Damit kann sich die Bevölkerung beruhigen. Die Regierung hat sich um ihre Ängste gekümmert, die Bürger können wieder ruhig schlafen. Die Überrennung mit fremdländischen Menschen findet nicht statt, oder zumindest nicht in dem Maß, das Angst um den Platz auslösen muss.
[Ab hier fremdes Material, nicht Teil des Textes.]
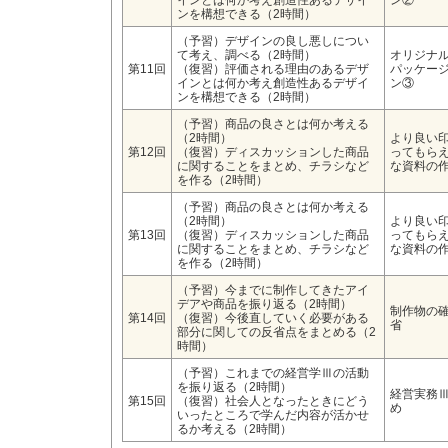
インとは何か考え創造性あるデザイ
ン②
ンを構想できる（2時間）
（予習）デザインの良し悪しについ
て考え、調べる（2時間）
オリジナ
第11回
（復習）評価される理由のあるデザ
パッケー
インとは何か考え創造性あるデザイ
ン③
ンを構想できる（2時間）
（予習）商品の良さとは何か考える
（2時間）
より良い
第12回
（復習）ディスカッションした商品
ってもら
に関することをまとめ、チラシなど
な資料の
を作る（2時間）
（予習）商品の良さとは何か考える
（2時間）
より良い
第13回
（復習）ディスカッションした商品
ってもら
に関することをまとめ、チラシなど
な資料の
を作る（2時間）
（予習）今までに制作してきたアイ
デアや商品を振り返る（2時間）
制作物の
第14回
（復習）今後直していく必要がある
省
部分に関しての反省点をまとめる（2
時間）
（予習）これまでの経営学Ⅲの活動
を振り返る（2時間）
経営実務
第15回
（復習）社会人となったときにどう
め
いったところで学んだ内容が活かせ
るか考える（2時間）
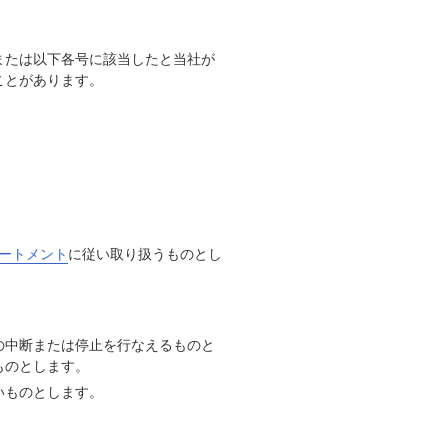
または以下各号に該当したと当社が
ことがあります。
ートメント
に従い取り扱うものとし
の中断または停止を行なえるものと
ものとします。
いものとします。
Da die rechtliche Situation ungeklärt ist und da es auch zur Sicherheitslage eines Landes gehört, ob und wie sich die Regierung an die Gesetze hält, wird jetzt geprüft, ob oder wie sehr es unrechtmäßig ist, Asylsucher abzuweisen, bloß weil sie eine Nummer zu spät kommen. Es wird wohl rauskommen, dass es ziemlich unrechtmäßig ist, aber bis dahin herrscht Ruhe im Land und im Volk, und das ist ja auch schon etwas wert. Die Österreicher und Österreicherinnen regen sich zwar gerne auf, aber es sollen auch wieder andere Themen zum Zug kommen und nicht dauernd die arme Regierung wegen ihrer „Untätigkeit“ durch den Kakao gezogen werden. Schließlich will jeder, der was tut fürs Land oder meint, was zu tun, wiedergewählt werden. Und dafür sollten wir uns schon über die Schnuller freuen, die da verteilt werden. Nuckeln wir fleißig dran, und alles wird gut.


Und nicht vergessen: Es gibt die Schnuller in zwei Farb- und Geschmacksrichtungen: mehr richtlinienmäßig oder mehr obergrenzenmäßig, je nach Vorliebe.